Schema migrations Rails schema.rb won't fully capture AGE labels and indexes; need a parallel migration tracker or carefully-written migration files that run AGE setup commands.

8.1 Hosting compatibility deserves its own paragraph

This is the most likely deal-breaker. Confirm with the team's infra owner that current Postgres hosting supports AGE before any further investment in this variant. If hosting requires migration, the effort estimate doubles and the operational complexity argument starts to look more like the Neo4j variant — at which point Neo4j may be the cleaner choice anyway.

10. Mini-ADR

ADR-AGE Adopt Apache AGE for graph traversal queries Hypothetical
Context
008 needs to support 3-hop intro-path traversal and weighted shortest-path. Recursive CTEs in vanilla Postgres degrade past depth 3. Adopting a separate graph database (Neo4j) adds significant operational overhead. AGE offers a middle path: graph capability inside the existing Postgres instance.
Decision
Install Apache AGE as a Postgres extension. Use Cypher (via cypher()) for traversal queries at depth ≥ 3 and for shortest-path. Keep Postgres tables for per-pair caches (Layer 2) and rollups (Layer 4). Compute coemployment edges at query time via Cypher pattern matching; materialize as :COWORKER_OF edges only if read latency demands.
Consequences
  • + 3-hop drill-in becomes idiomatic; ~60% faster than recursive CTE.

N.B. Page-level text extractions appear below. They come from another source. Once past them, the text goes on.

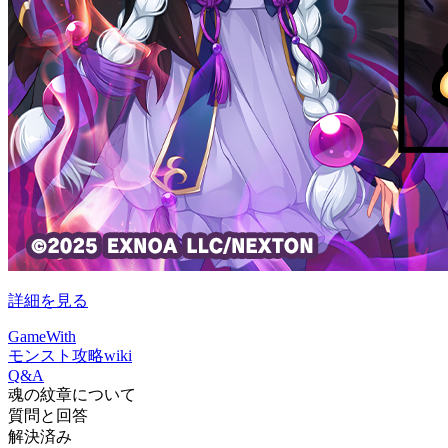
詳細を見る
GameWith
モンスト攻略wiki
Q&A
魂の紋章について
質問と回答
解決済み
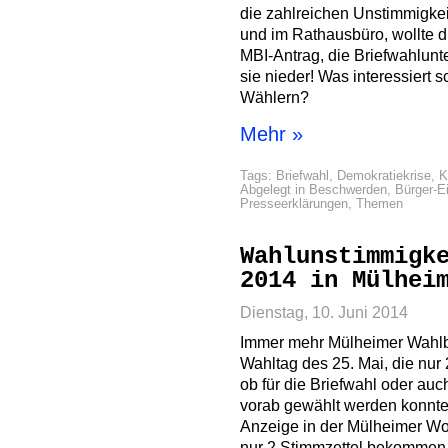
die zahlreichen Unstimmigkei
und im Rathausbüro, wollte d
MBI-Antrag, die Briefwahlun
sie nieder! Was interessiert 
Wählern?
Mehr »
Tags:
Briefwahl
,
Demokratiekrise
,
K
Abgelegt in
Beschwerden
,
Bürger-E
Presseerklärungen
,
Themen
Wahlunstimmigk
2014 in Mülhei
Dienstag, 10. Juni 2014
Immer mehr Mülheimer Wahlb
Wahltag des 25. Mai, die nur 
ob für die Briefwahl oder au
vorab gewählt werden konnte
Anzeige in der Mülheimer Woc
nur 2 Stimmzettel bekommen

  • + Native shortestPath() for path-finding features.
  • + No new database; same backups, same connection pool.
  • − Hosting must support AGE (RDS doesn't; Aurora with custom config does).

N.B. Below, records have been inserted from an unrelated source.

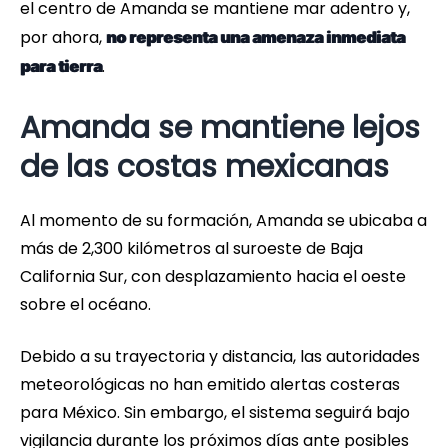
el centro de Amanda se mantiene mar adentro y,
por ahora,
no representa una amenaza inmediata
.
para tierra
Amanda se mantiene lejos
de las costas mexicanas
Al momento de su formación, Amanda se ubicaba a
más de 2,300 kilómetros al suroeste de Baja
California Sur, con desplazamiento hacia el oeste
sobre el océano.
Debido a su trayectoria y distancia, las autoridades
meteorológicas no han emitido alertas costeras
para México. Sin embargo, el sistema seguirá bajo
vigilancia durante los próximos días ante posibles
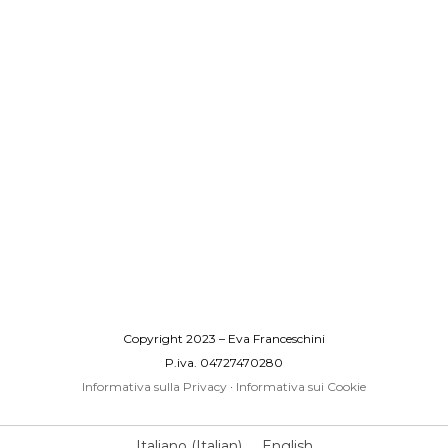
Copyright 2023 – Eva Franceschini
P.iva. 04727470280
Informativa sulla Privacy
·
Informativa sui Cookie
Italiano
(
Italian
)
English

  • − Sparse Rails ecosystem; raw SQL with cypher() wrappers.
  • − Storage 2–3× larger for graph-stored edges (jsonb properties + graph metadata).

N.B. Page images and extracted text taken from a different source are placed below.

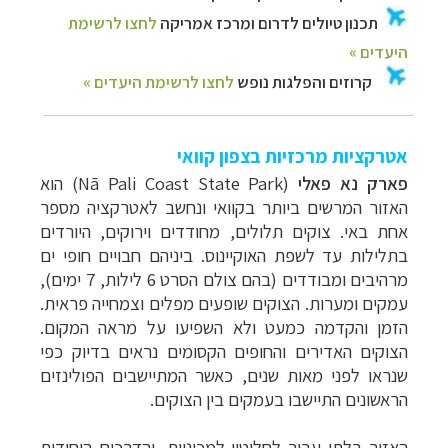
אטרקציות מרכזיות בצפון קוואי
פארק נא פאלי
(
Nā Pali Coast State Park
) הוא
האזור המרשים ביותר ב
קוואי
ונחשב לאטרקציה מספר
אחת באי. צוקים תלולים, מחודדים וירוקים, היורדים
בתלילות עד לשפת האוקיינוס. ביניהם חבויים חופי ים
מרהיבים ומבודדים (בהם צולם הסרט 6 לילות, 7 ימים),
עמקים ומערות. הצוקים שופעים מפלים וצמחייה פראית.
הזמן והקדמה כמעט ולא השפיעו על מראה המקום.
הצוקים האדירים והחופים הקסומים נראים בדיוק כפי
שנראו לפני מאות שנים, כאשר המתיישבים הפולינזים
הראשונים התיישבו בעמקים בין הצוקים.
האזור בלתי עביר לחלוטין למכוניות, והדרכים היחידות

  • − 1-hop and 2-hop queries should stay in vanilla Postgres (Cypher adds noise without value at low depth).
Reversibility
Medium. Migration back to vanilla Postgres tables requires re-materializing coemployment edges and rewriting Cypher queries as recursive CTEs. ~2 weeks of work. The graph schema is well-defined and lossless to extract.
Trigger to revisit
If 4-hop or shortest-path-with-weights becomes the dominant query pattern; if AGE performance falls below Neo4j by >3× at depth 3+; if a hosting decision forces a Postgres migration that opens the door to a different stack.
Adopt only if
(a) Postgres hosting supports AGE, (b) 3-hop or shortest-path is a confirmed product requirement, (c) team has appetite to maintain a small ecosystem-maturity risk in exchange for staying single-DB.